Wetlands floodplain meadows are usually located in the most flooded places, where water can stand from 50 to 95 days. They are characterized by peaty-gley soils, on which water can reach a level of up to 2 m or more. After the flood, this area is still very wet for a long time. Most often there are such kinds of plants:

  • Cereals: reed two-cedar, meadow foxgrass, pike sod, popping mannik and meadow oatmeal.
  • Mixed grass: sour sorrel, starfish, grayling, swamp forget-me-not, buttercup creeping, cinquefoil straight and elmatic tavolga.
  • Of the varieties of sedge: millet, fox, hare, acute and early.

Due to swampiness, these meadows are rarely used for pasture, although for hay the plants growing here are suitable and have high nutritional properties.

Care of the floodplain meadow

Whatever the characteristics of the floodplain meadows at the location or duration of flooding, they need to be improved. First of all, it concerns vegetation in the middle and upper zone of the floodplain. Experienced experts know that 30% of the meadow is occupied by cereals and legumes. To increase their growth, they spend harrowing in a couple of tracks, which simultaneously cleared away debris and compared bumps.

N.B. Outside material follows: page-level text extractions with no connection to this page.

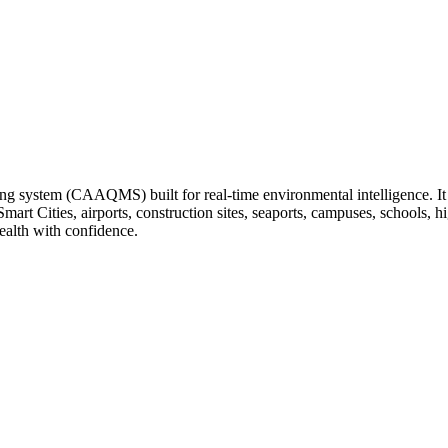
ng system (CAAQMS) built for real-time environmental intelligence. It tr
 Smart Cities, airports, construction sites, seaports, campuses, schools
ealth with confidence.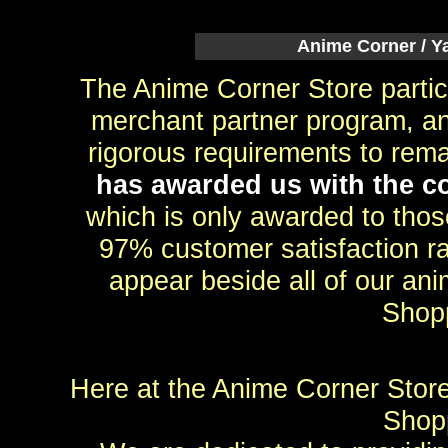
Anime Corner / Y
The Anime Corner Store partic
merchant partner program, an
rigorous requirements to rem
has awarded us with the co
which is only awarded to th
97% customer satisfaction rat
appear beside all of our ani
Shop
Here at the Anime Corner Store
Shopp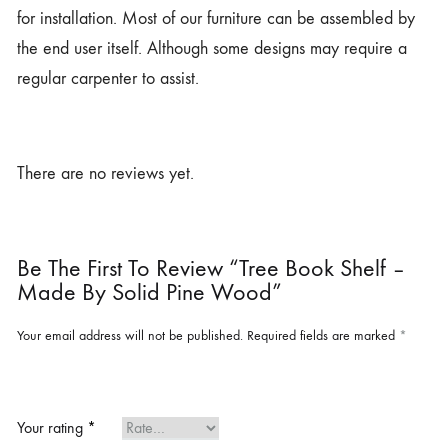
for installation. Most of our furniture can be assembled by
the end user itself. Although some designs may require a
regular carpenter to assist.
There are no reviews yet.
Be The First To Review “Tree Book Shelf –
Made By Solid Pine Wood”
Your email address will not be published.
Required fields are marked
*
Your rating
*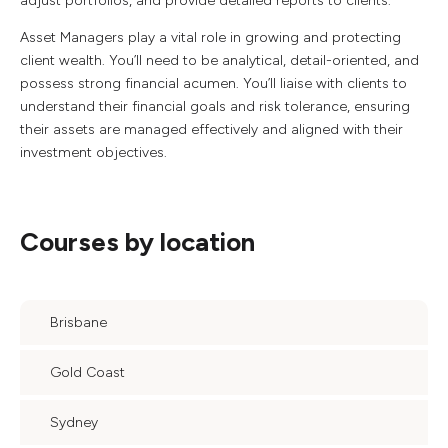
adjust portfolios, and provide detailed reports to clients.
Asset Managers play a vital role in growing and protecting
client wealth. You’ll need to be analytical, detail-oriented, and
possess strong financial acumen. You’ll liaise with clients to
understand their financial goals and risk tolerance, ensuring
their assets are managed effectively and aligned with their
investment objectives.
Courses by location
Brisbane
Gold Coast
Sydney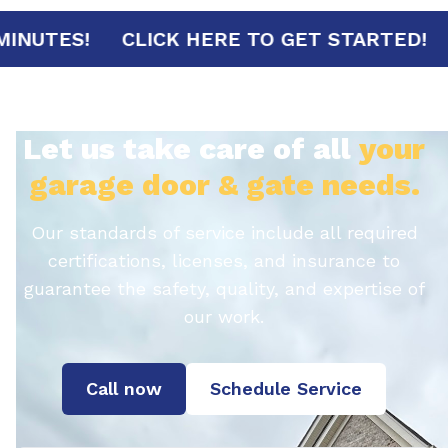
IVAL IN 30 MINUTES!
CLICK HERE TO GET
Let us take care of all
your
garage door & gate needs.
Our standards of service include all required
certifications, licenses, and insurance to
guarantee the safety, quality, and expertise of
our work.
Call now
Schedule Service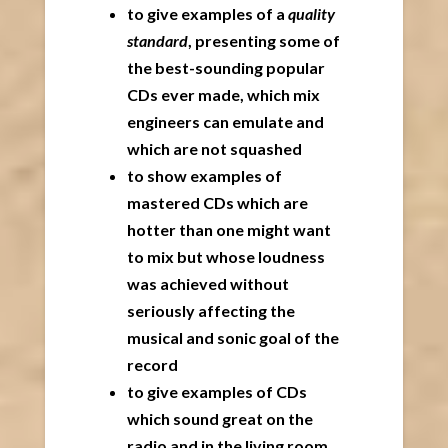
to give examples of a
quality
standard
, presenting some of
the best-sounding popular
CDs ever made, which mix
engineers can emulate and
which are not squashed
to show examples of
mastered CDs which are
hotter than one might want
to mix but whose loudness
was achieved without
seriously affecting the
musical and sonic goal of the
record
to give examples of CDs
which sound great on the
radio and in the living room,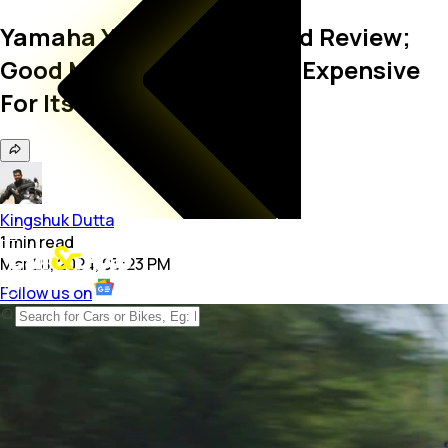
Yamaha YZF R3 Real-World Review;
Good Motorcycle But Too Expensive
For Its Own Good
Kingshuk Dutta
1
min
read
Mar 28, 2024, 03:23 PM
Follow us on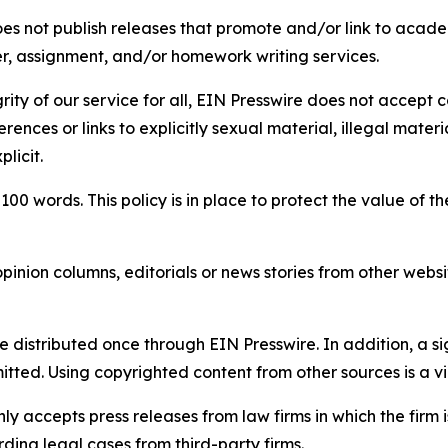
s not publish releases that promote and/or link to academi
per, assignment, and/or homework writing services.
rity of our service for all, EIN Presswire does not accept 
rences or links to explicitly sexual material, illegal mater
licit.
 100 words. This policy is in place to protect the value of th
inion columns, editorials or news stories from other website
e distributed once through EIN Presswire. In addition, a si
itted. Using copyrighted content from other sources is a vi
y accepts press releases from law firms in which the firm i
ding legal cases from third-party firms.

It is recommended to conduct these works immediately after the water has come down. In the event that after the flood there is an intensive growth of herbage, harrowing should not be done, but it is better to postpone this work for a while after haymaking.

The grass must be mowed for the first time before the beginning of flowering, since if it is done during its earing, then in the course of time the number of its species will considerably decrease in the meadow.

If two-bow technology is used, the stems must be 4-5 cm high at the first cut, and 6-7 cm in the second. This will allow the plants to maintain the maximum of nutrients that accumulate in the lower part of the stem to easily transfer frost.

Fertilizing floodplain meadows

To improve the quality and productivity of floodplain meadows, mineral fertilizers should be introduced into the soil. This will not only increase the growth of grass, but also affect its nutritional properties. Mineral fertilizers will help increase yields, which from year to year will only grow, and make plants more resistant to adverse natural factors.

As experts note, the regular application of phosphorus and potassium fertilizers in the first 2-3 years increases the yield by 0.5 tons per hectare. After the fifth year, the indicators averaged 2.6 tonnes / ha. At the same time there is an increased growth of legumes, which improve the nitrogen fixation of the soil, which leads to an increase in the growth of grasses and forbs.